#### The problem
In this exercise, print only the lines of the records below from the one with "All [tab] (33, 201)" through the one with "Privacy Notice (119, 2562)", inclusive. Pictures are not part of the copy.

#### Data
=== Section Start ===

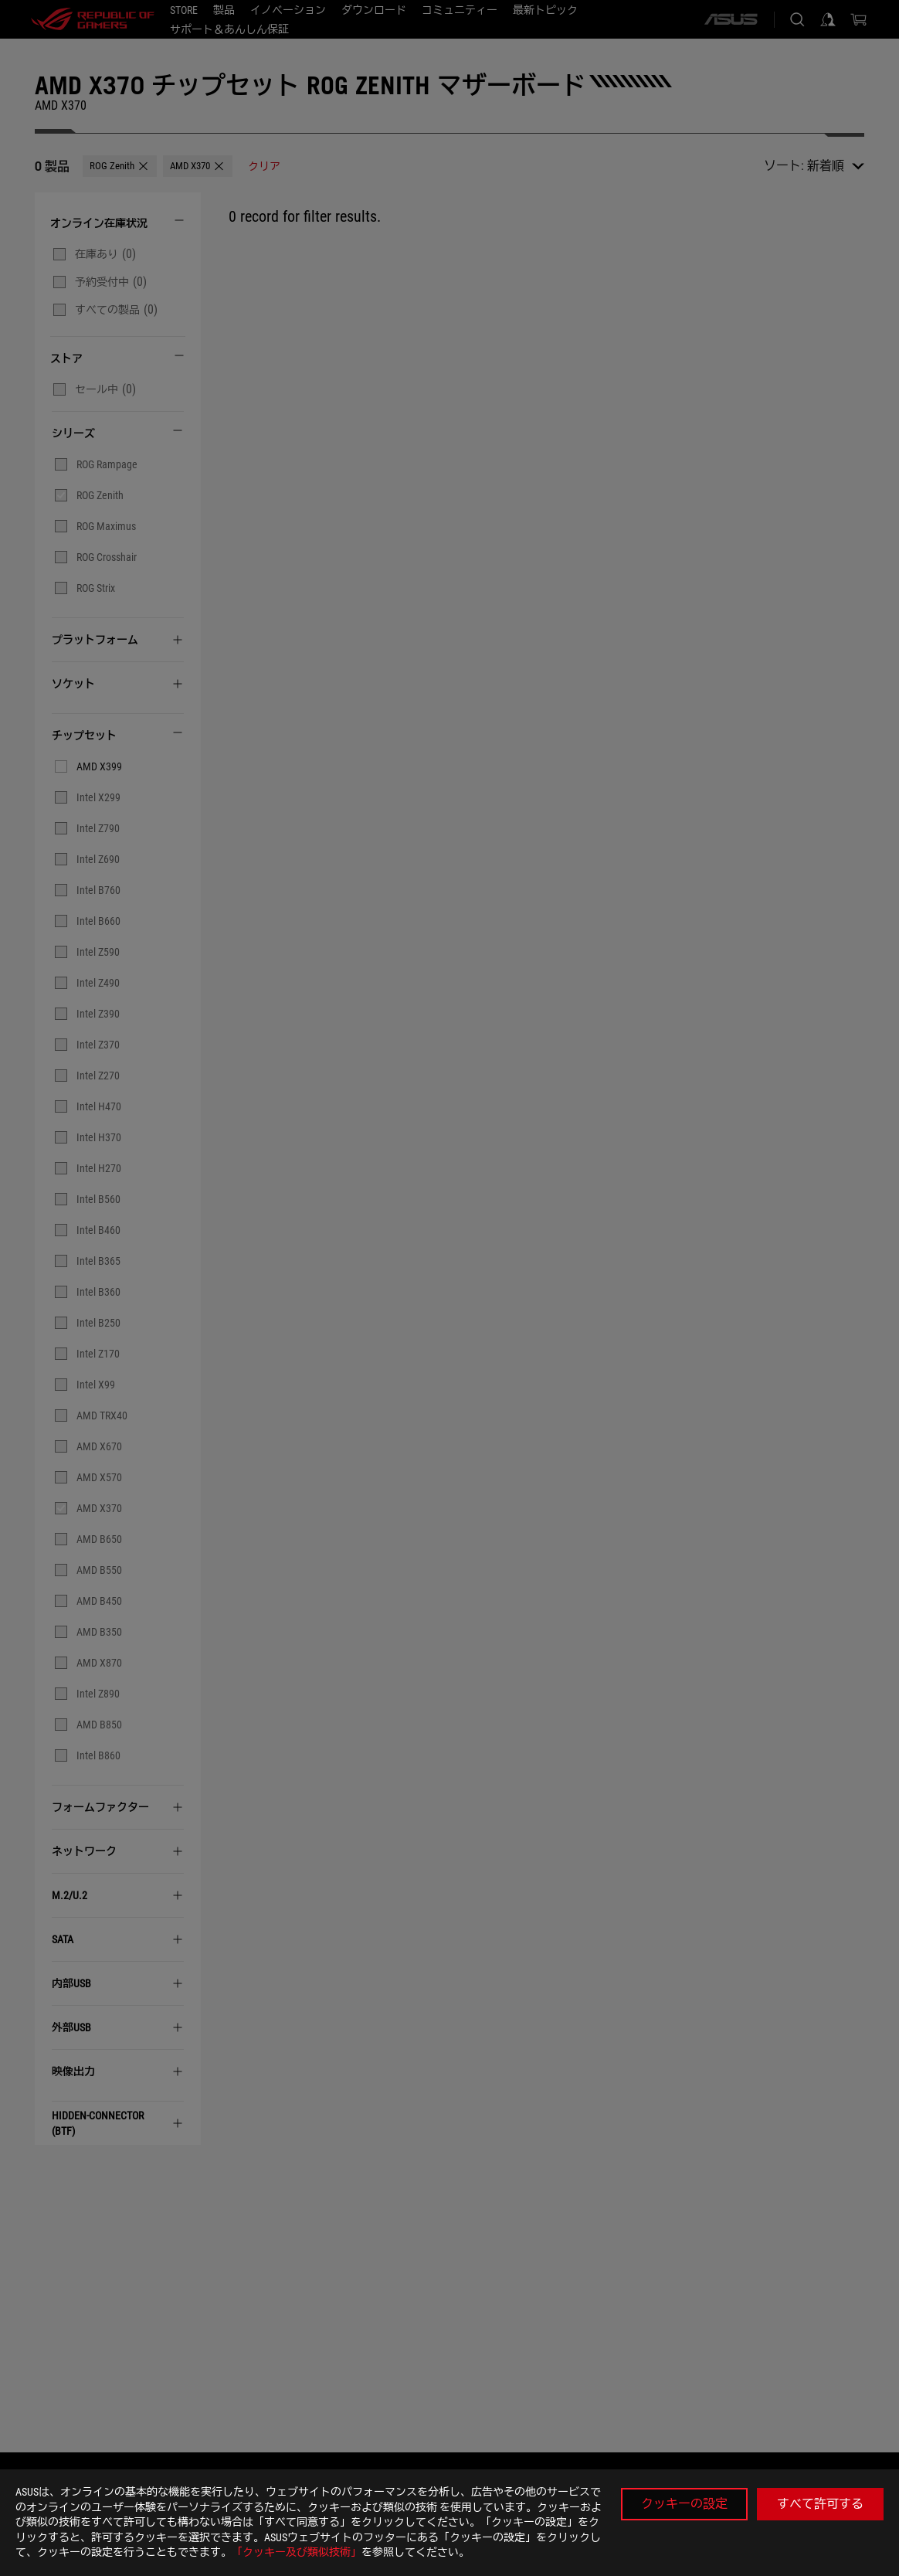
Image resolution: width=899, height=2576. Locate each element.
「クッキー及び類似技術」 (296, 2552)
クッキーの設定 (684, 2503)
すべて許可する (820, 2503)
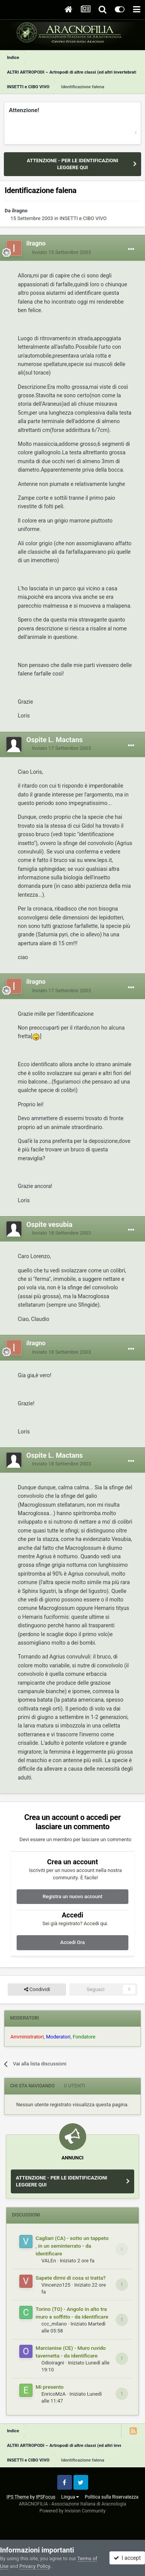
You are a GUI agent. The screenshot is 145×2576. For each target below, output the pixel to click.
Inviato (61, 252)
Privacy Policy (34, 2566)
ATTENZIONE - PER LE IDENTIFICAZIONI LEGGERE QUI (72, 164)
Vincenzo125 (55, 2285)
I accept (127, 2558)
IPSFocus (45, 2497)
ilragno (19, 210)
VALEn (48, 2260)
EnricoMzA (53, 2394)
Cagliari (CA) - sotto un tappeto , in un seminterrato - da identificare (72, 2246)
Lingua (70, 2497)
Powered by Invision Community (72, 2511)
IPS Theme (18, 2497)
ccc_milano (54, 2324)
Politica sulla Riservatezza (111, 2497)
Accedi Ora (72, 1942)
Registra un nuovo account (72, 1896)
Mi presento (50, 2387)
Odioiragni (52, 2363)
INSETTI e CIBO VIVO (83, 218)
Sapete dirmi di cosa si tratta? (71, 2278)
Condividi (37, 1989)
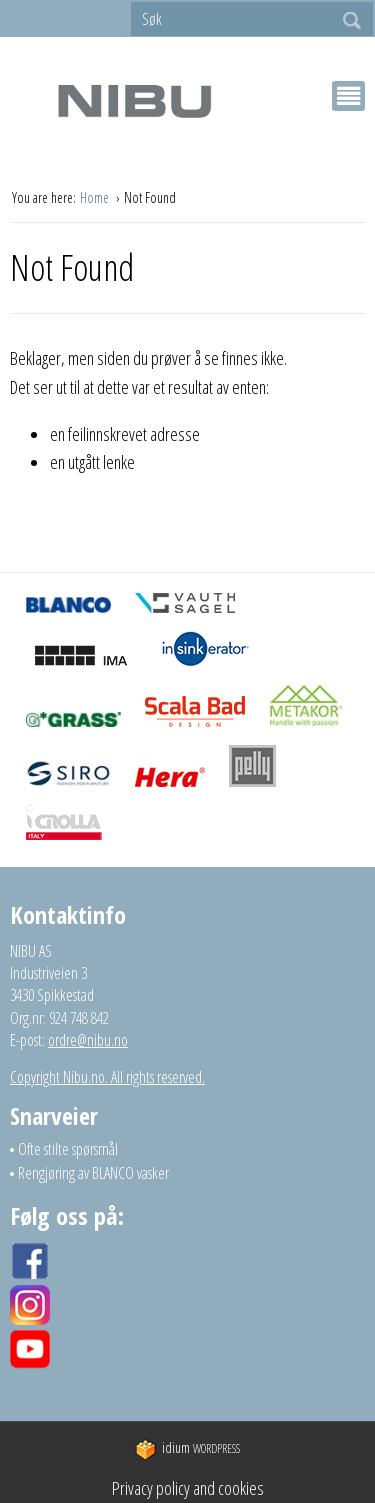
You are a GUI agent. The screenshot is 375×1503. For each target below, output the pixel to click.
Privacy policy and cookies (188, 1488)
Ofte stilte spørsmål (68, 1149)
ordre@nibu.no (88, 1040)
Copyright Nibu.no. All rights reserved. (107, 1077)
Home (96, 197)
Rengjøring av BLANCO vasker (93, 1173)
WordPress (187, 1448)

=== Section End ===
=== Section Start ===

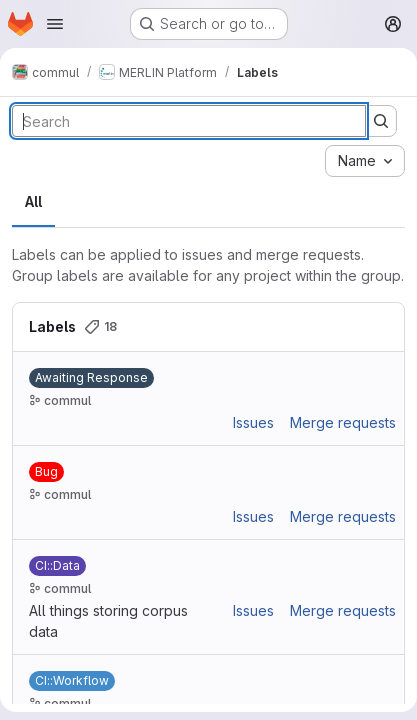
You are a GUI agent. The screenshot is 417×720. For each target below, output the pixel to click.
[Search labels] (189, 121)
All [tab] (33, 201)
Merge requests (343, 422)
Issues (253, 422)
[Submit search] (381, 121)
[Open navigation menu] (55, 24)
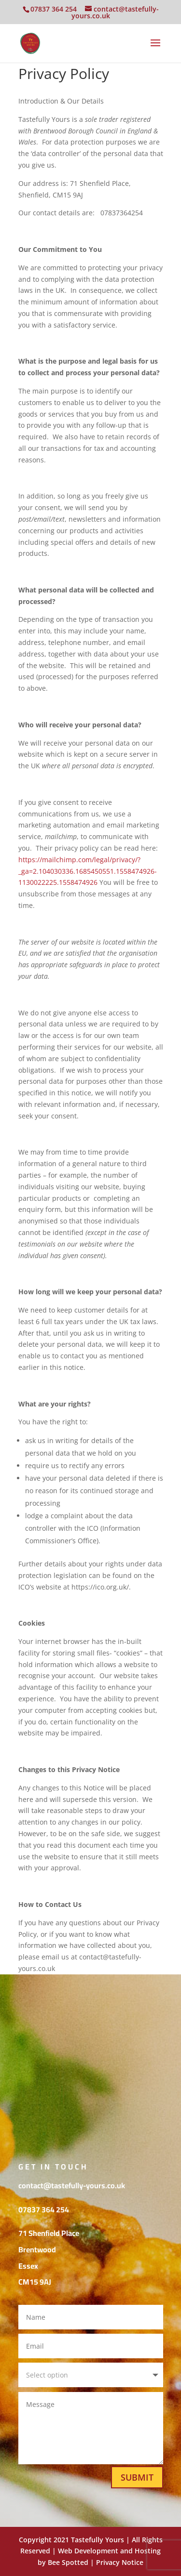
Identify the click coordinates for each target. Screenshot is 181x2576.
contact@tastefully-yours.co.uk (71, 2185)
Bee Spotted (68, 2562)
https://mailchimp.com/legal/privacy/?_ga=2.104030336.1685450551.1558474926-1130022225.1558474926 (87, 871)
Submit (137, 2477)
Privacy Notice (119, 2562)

=== Section End ===
=== Section Start ===

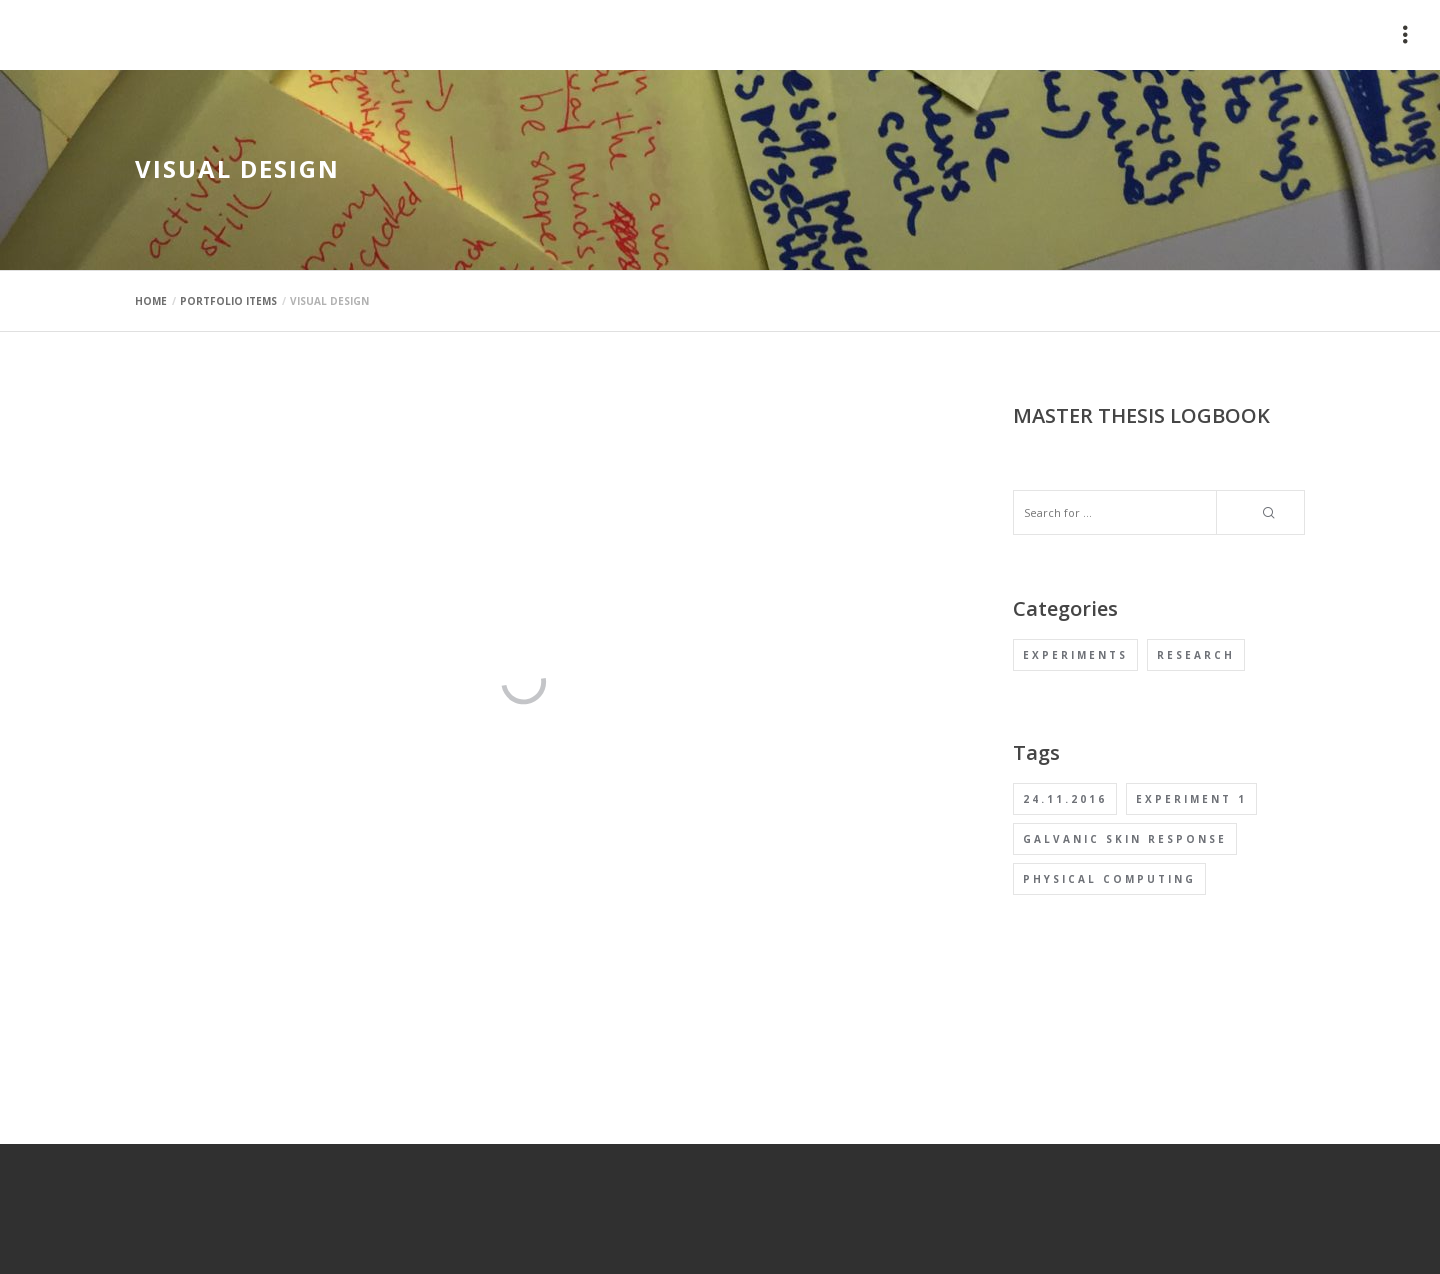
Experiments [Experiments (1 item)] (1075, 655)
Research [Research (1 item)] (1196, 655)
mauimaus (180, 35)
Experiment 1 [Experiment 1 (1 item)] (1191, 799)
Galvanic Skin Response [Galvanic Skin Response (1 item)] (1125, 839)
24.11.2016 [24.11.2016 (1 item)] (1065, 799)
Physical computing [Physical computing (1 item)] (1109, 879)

=== Section End ===

#### Solution to the problem
All [tab] (33, 201)
Merge requests (343, 422)
Issues (253, 422)
[Submit search] (381, 121)
[Open navigation menu] (55, 24)
Identify the click coordinates for each target. Screenshot is 181x2576.
contact@tastefully-yours.co.uk (71, 2185)
Bee Spotted (68, 2562)
https://mailchimp.com/legal/privacy/?_ga=2.104030336.1685450551.1558474926-1130022225.1558474926 (87, 871)
Submit (137, 2477)
Privacy Notice (119, 2562)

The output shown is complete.